In that program a panel member, whose day job paradoxically involved working for a policy unit devoted to socialcohesion, tapped into that National Pecimissim and suggested that Britain was no longer Great.
Among the causes he first listed immigration, and then the loss of
British Institutions.
He blamed the breaking of, if not broken, society on the dilution of
values that immigration had brought to England.
However it is crystal clear to me that immigrants themselves tend to hold onto their values. And what is it that many of these immigrants value whether they be from Poland or Africa or the subcontinent, if it is not family, hard work and honesty? Are these not the values that today’s British society so often lacks.
The case of the two boys that were assaulted by two other "in care"
boys, that was the basis for Cameron speech, had nothing to do with immigration but everything to do with broken families.
What can be the cause of these broken families other than the rampant acceptability of zero commitment, of the rise of the self and the monetary system of placing a value on all things.
Off course immigrants, just like their neighbouring countrymen, are influenced by the same values that our politicians put to the country.
So can we blame them for adopting the now British culture of take and not give, of milking it for all you can get.
For even when our politicians hold our social interests paramount, all
they can do is talk about monetary investment.
Off course they cannot moralise to us whilst their profession is full
to the rim with sleaze, corruption and fraud. And off course their
argument is that in order to make the job of running the country
accessible to all, they need some reasonable monetary remuneration.
But if they themselves cannot sacrifice for service, to the greater
good of the community, then how can they ever go to the people and ask them to give and not take.
British society has like the others that surround it become a takers society. "Me first, bugger the rest" is the real cause of these social problems.
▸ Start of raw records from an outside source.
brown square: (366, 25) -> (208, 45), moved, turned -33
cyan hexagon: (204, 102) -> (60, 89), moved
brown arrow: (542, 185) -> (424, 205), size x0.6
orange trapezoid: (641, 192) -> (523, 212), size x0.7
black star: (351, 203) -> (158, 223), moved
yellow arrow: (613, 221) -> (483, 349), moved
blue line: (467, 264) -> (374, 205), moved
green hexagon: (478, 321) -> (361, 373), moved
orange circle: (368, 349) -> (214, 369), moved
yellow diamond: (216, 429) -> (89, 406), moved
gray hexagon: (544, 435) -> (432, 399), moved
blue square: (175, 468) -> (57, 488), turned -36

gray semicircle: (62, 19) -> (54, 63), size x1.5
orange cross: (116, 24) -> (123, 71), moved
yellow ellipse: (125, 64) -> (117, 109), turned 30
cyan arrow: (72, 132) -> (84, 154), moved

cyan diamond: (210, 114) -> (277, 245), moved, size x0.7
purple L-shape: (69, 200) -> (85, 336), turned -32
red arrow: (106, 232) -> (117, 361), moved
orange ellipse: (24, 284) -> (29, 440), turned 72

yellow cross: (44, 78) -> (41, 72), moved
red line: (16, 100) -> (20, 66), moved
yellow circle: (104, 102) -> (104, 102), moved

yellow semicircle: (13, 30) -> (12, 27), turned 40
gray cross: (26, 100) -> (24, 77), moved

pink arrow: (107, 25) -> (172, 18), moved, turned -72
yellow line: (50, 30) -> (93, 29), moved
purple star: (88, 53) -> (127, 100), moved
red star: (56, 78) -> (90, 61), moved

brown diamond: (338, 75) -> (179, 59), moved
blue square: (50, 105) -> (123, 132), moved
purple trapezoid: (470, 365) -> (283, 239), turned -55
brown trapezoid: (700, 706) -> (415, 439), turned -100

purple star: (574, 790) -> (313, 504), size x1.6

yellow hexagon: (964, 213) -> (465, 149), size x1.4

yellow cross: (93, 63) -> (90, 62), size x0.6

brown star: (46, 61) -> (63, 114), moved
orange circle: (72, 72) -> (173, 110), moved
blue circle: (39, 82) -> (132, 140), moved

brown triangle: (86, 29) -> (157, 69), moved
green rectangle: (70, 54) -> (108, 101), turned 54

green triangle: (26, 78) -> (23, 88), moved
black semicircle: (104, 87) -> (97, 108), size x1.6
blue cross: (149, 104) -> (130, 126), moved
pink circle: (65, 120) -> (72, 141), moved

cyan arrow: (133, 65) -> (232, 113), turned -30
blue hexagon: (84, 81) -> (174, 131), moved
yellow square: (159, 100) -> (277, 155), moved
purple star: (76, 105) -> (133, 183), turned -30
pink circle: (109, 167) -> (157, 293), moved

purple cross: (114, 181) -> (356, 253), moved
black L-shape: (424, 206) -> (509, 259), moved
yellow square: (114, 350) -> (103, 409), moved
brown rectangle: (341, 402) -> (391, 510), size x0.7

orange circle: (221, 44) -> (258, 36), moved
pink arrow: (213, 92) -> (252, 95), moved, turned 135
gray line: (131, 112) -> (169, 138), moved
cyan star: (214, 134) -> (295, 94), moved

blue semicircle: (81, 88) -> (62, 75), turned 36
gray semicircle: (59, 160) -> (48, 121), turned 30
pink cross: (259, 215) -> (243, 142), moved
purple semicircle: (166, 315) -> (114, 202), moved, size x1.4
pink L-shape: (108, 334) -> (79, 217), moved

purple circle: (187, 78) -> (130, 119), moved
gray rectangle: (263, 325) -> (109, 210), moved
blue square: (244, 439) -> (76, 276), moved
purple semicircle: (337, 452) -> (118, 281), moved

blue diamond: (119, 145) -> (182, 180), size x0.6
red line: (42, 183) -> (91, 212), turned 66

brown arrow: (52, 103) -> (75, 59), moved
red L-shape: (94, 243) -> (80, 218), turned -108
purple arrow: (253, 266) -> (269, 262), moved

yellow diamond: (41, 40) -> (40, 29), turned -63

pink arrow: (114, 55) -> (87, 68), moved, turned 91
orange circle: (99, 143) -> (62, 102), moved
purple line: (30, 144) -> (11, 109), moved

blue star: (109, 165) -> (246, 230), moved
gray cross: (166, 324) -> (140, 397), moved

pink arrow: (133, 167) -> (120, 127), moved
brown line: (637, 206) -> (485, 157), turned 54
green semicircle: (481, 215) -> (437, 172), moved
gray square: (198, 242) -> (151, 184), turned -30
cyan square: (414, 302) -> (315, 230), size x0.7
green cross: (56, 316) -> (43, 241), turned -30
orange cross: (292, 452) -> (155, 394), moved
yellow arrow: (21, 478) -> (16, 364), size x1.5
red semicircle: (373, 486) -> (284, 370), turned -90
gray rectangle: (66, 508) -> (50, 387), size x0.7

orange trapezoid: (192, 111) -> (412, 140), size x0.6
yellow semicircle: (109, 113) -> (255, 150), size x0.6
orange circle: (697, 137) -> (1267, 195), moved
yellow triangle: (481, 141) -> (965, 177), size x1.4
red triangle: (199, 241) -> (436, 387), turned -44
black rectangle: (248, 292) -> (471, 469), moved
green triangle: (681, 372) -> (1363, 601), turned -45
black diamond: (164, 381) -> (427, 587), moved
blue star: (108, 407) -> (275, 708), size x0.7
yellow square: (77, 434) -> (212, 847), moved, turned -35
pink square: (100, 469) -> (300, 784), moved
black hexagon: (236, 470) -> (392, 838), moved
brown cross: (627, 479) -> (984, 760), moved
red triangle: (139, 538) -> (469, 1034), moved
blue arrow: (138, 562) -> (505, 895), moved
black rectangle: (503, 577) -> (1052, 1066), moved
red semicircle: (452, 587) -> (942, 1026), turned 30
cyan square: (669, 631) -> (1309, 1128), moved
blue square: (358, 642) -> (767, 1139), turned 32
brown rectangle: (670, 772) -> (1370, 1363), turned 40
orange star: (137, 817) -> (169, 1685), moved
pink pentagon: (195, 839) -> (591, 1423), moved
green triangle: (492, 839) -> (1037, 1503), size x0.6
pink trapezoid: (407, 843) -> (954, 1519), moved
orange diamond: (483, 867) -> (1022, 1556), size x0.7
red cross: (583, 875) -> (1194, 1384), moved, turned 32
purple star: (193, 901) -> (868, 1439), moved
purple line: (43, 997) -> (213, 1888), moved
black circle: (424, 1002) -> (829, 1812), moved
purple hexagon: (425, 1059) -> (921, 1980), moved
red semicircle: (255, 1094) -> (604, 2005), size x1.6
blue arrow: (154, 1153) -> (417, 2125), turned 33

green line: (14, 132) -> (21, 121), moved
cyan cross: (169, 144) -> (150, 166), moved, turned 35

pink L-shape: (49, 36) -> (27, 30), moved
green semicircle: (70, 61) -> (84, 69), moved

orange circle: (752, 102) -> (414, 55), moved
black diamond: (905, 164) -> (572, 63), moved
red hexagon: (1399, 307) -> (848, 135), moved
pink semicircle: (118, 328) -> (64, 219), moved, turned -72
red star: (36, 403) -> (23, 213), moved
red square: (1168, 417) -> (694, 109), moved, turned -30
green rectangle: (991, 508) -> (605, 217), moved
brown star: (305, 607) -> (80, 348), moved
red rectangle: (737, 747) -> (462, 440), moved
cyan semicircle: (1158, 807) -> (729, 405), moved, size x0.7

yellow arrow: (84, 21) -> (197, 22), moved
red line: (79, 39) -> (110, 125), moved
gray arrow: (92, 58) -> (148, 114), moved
England was once a land of gardens and shopkeepers. The gardens remain, but the High Street is doomed by successive policies that put money first and community last.
A Tesco or Sainsburys or even a Shopping Mall cannot compete with the social and communal harmony that comes with a High Street and local bussinesses.
Immigrants have continually invested their time, effort
and money in that most British of Institutions. Off course they have
not done so purely for social or communal reasons, but that they have done it and stemmed the further retardation of British Society should be applauded and not denigrated.